____ DATA FOR THIS EXERCISE
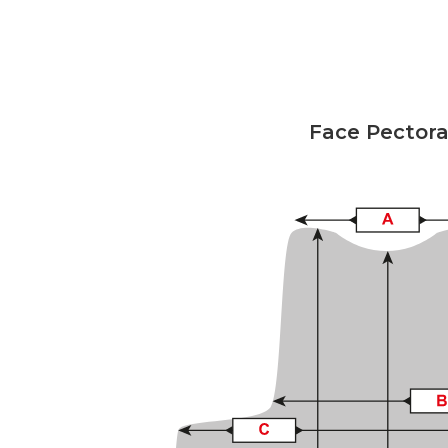
Face Pectora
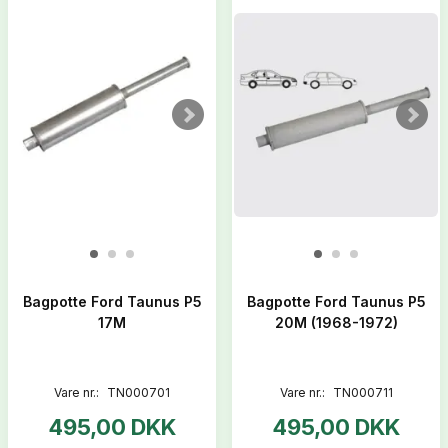
Bagpotte Ford Taunus P5
Bagpotte Ford Taunus P5
17M
20M (1968-1972)
Vare nr.:
TN000701
Vare nr.:
TN000711
495,00 DKK
495,00 DKK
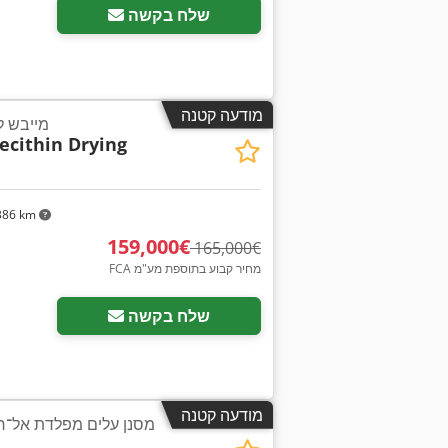
שלח בקשה
מודעה קטנה
מייבש ל
Lecithin Drying
386 km
‏159,000 ‏€
‏165,000 ‏€
FCA מחיר קבוע בתוספת מע"מ
בקש תמונות נוספות
שלח בקשה
מודעה קטנה
מסנן עלים מפלדת אל־ח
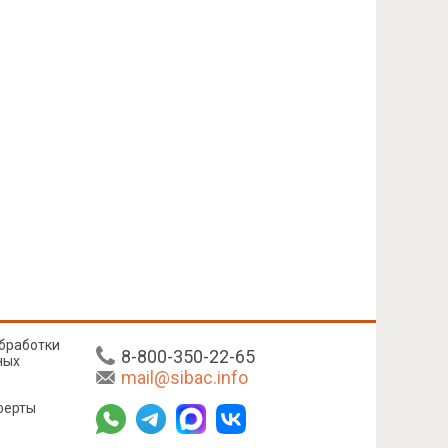
бработки
8-800-350-22-65
ных
mail@sibac.info
ферты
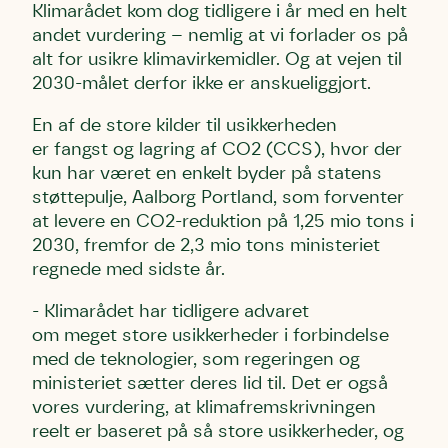
Klimarådet kom dog tidligere i år med en helt
andet vurdering – nemlig at vi forlader os på
alt for usikre klimavirkemidler. Og at vejen til
2030-målet derfor ikke er anskueliggjort.
En af de store kilder til usikkerheden
er fangst og lagring af CO2 (CCS), hvor der
kun har været en enkelt byder på statens
støttepulje, Aalborg Portland, som forventer
at levere en CO2-reduktion på 1,25 mio tons i
2030, fremfor de 2,3 mio tons ministeriet
regnede med sidste år.
- Klimarådet har tidligere advaret
om meget store usikkerheder i forbindelse
med de teknologier, som regeringen og
ministeriet sætter deres lid til. Det er også
vores vurdering, at klimafremskrivningen
reelt er baseret på så store usikkerheder, og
________
(PROBLEM TO SOLVE):
Copy out all of the material exactly as written, without its pictures.

(REPLY):
Face Pectora
Bagpotte Ford Taunus P5
Bagpotte Ford Taunus P5
17M
20M (1968-1972)
Vare nr.:
TN000701
Vare nr.:
TN000711
495,00 DKK
495,00 DKK
שלח בקשה
מודעה קטנה
מייבש ל
Lecithin Drying
386 km
‏159,000 ‏€
‏165,000 ‏€
FCA מחיר קבוע בתוספת מע"מ
בקש תמונות נוספות
שלח בקשה
מודעה קטנה
מסנן עלים מפלדת אל־ח
бработки
8-800-350-22-65
ных
mail@sibac.info
ферты
Klimarådet kom dog tidligere i år med en helt
andet vurdering – nemlig at vi forlader os på
alt for usikre klimavirkemidler. Og at vejen til
2030-målet derfor ikke er anskueliggjort.
En af de store kilder til usikkerheden
er fangst og lagring af CO2 (CCS), hvor der
kun har været en enkelt byder på statens
støttepulje, Aalborg Portland, som forventer
at levere en CO2-reduktion på 1,25 mio tons i
2030, fremfor de 2,3 mio tons ministeriet
regnede med sidste år.
- Klimarådet har tidligere advaret
om meget store usikkerheder i forbindelse
med de teknologier, som regeringen og
ministeriet sætter deres lid til. Det er også
vores vurdering, at klimafremskrivningen
reelt er baseret på så store usikkerheder, og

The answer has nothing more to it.